ASM News
ASM Home Site Map Search ASM Site

Microbial Genomics Grows in Maturity and Status

Research efforts across broad fronts, including forensics, are making genomics a powerhouse approach for microbiologists

Carol Potera

Microbial Genome Sequencing: a Window into Evolution and Physiology

"What a difference a year makes," says Claire Fraser, referring to the expanded status of microbial genomics since the first joint meeting of The Institute for Genomic Research (TIGR) and ASM early in 2001 (see ASM News, June 2001, p. 247). The anthrax attacks last fall demonstrated the nation's vulnerability to bioterrorism, highlighting not only shortcomings in understanding Bacillus anthracis, but also other infectious agents that terrorists might use (as well as a range of other microorganisms).

"The deficiencies that came to light surrounding anthrax are just as acute as for any other biowarfare agent," says Fraser, director of TIGR in Rockville, Md., who cochaired the 2nd ASM & TIGR Conference on Microbial Genomics, which was held in Las Vegas, Nev., in February. "So the work we do in microbial genomics takes on more significance than we ever imagined." That significance is reflected in President Bush's latest federal budget proposal, which seeks a whopping $1.3 billion to fund research on bioterrorism countermeasures at the National Institutes of Health (NIH), including a substantial scaling up of genomic sequencing projects focused on microorganisms that might be used for bioterrorism.

To conduct such studies, people will need to be trained, databases constructed, and improved analytic tools invented to handle the flood of information that will be generated, Fraser and others point out. However, she adds, "We have to make sure that research into biowarfare microbes does not dwarf research into environmental organisms, which are as important to the health of the planet as pathogens are to the health of humans."

Judging from the diversity of topics presented during the conference in Las Vegas, microbial genomics experts are eager to meet these broad challenges. As the fledgling field matures and genomic data expand, researchers are finding that breakthroughs from focusing on one microbe diffuse and generate insights about others. Yet, if sequence conservation across microbial genera helps to accelerate microbiologists' understanding of many species, the recent flood of genomic information is leading experts to reflect on this rush of progress and to warn against arrogance—and gullibility. In other words, even with a good deal of sequencing work completed, plenty else is left to be done.

The field of microbial genomics is no longer in its infancy, and "the high quality of presentations at this meeting reflects the maturing of this once-obscure field," says George Weinstock of the Baylor College of Medicine in Houston, Tex., who with Fraser cochaired the conference and organized its scientific program. Moreover, he adds, the field has become more vital than ever "because of the bioterrorism issues."

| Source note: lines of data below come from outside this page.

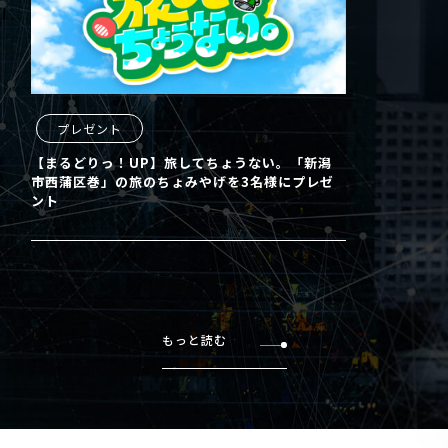
プレゼント
【まるどりっ！UP】旅してちょうない。「新潟
市西蒲区巻」の旅のちょみやげを3名様にプレゼ
ント
もっと読む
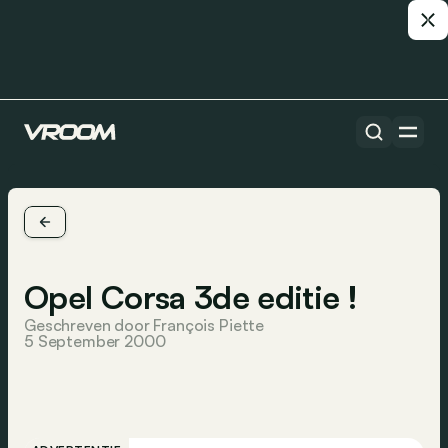
Opel Corsa 3de editie !
Geschreven door François Piette
5 September 2000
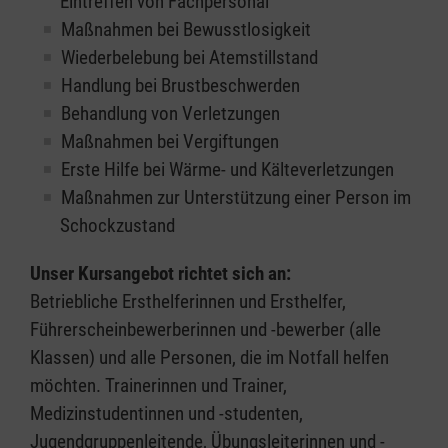
Eintreffen von Fachpersonal
Maßnahmen bei Bewusstlosigkeit
Wiederbelebung bei Atemstillstand
Handlung bei Brustbeschwerden
Behandlung von Verletzungen
Maßnahmen bei Vergiftungen
Erste Hilfe bei Wärme- und Kälteverletzungen
Maßnahmen zur Unterstützung einer Person im
Schockzustand
Unser Kursangebot richtet sich an:
Betriebliche Ersthelferinnen und Ersthelfer,
Führerscheinbewerberinnen und -bewerber (alle
Klassen) und alle Personen, die im Notfall helfen
möchten. Trainerinnen und Trainer,
Medizinstudentinnen und -studenten,
Jugendgruppenleitende, Übungsleiterinnen und -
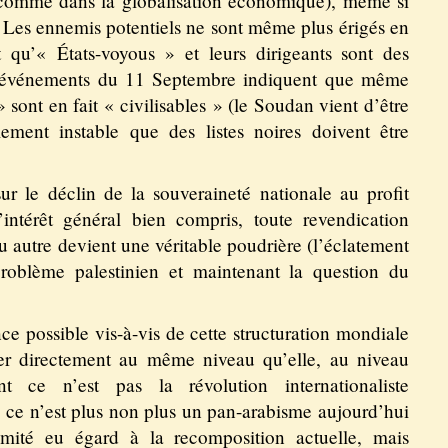
comme dans la globalisation économique), même si
 Les ennemis potentiels ne sont même plus érigés en
 qu’« États-voyous » et leurs dirigeants sont des
s événements du 11 Septembre indiquent que même
 sont en fait « civilisables » (le Soudan vient d’être
lement instable que des listes noires doivent être
r le déclin de la souveraineté nationale au profit
ntérêt général bien compris, toute revendication
u autre devient une véritable poudrière (l’éclatement
problème palestinien et maintenant la question du
e possible vis-à-vis de cette structuration mondiale
tuer directement au même niveau qu’elle, au niveau
 ce n’est pas la révolution internationaliste
, ce n’est plus non plus un pan-arabisme aujourd’hui
imité eu égard à la recomposition actuelle, mais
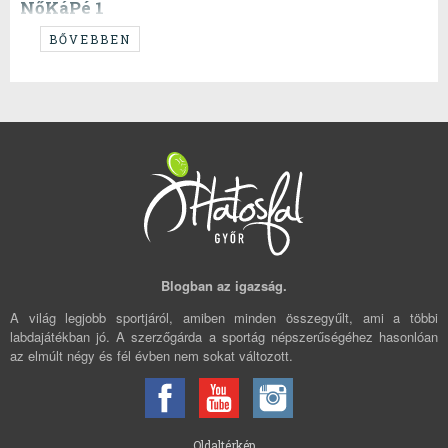
NőKáPé 1
Az eddig nem szarul kinéző férfi BL után hétvégén belecsapnak a nőink
BŐVEBBEN
is, és testületileg úgy döntöttünk a múlt heti közös italfogyasztás után,
hogy... a franc emlékszik, valahogy biztos.
Blogban az igazság.
A világ legjobb sportjáról, amiben minden összegyűlt, ami a többi
labdajátékban jó. A szerzőgárda a sportág népszerűségéhez hasonlóan
az elmúlt négy és fél évben nem sokat változott.
Oldaltérkép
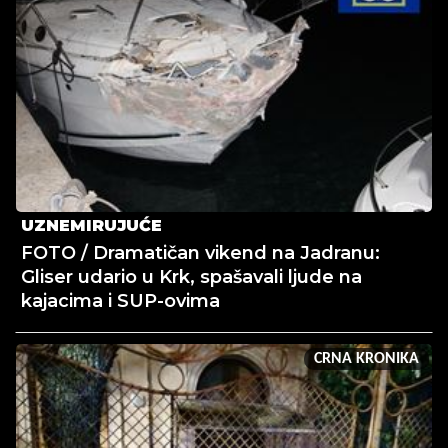
UZNEMIRUJUĆE
FOTO / Dramatičan vikend na Jadranu:
Gliser udario u Krk, spašavali ljude na
kajacima i SUP-ovima
CRNA KRONIKA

Genomics Experts Tackle Malaria, Meet Some Challenges, but Face Many Others

An international consortium of researchers who agreed to cooperate in determining the genomic sequence of the malaria parasite, Plasmodium falciparum, serves as a model for what genomics is accomplishing and what remains to do to eradicate this disease. "After six years of very hard work, the genome of P. falciparum is nearing completion," says Malcolm Gardner of TIGR, who coordinated efforts of consortium researchers working at TIGR, the Sanger Institute in Cambridge, England, Stanford University in Stanford, Calif., and the Naval Medical Research Center in Bethesda, Md.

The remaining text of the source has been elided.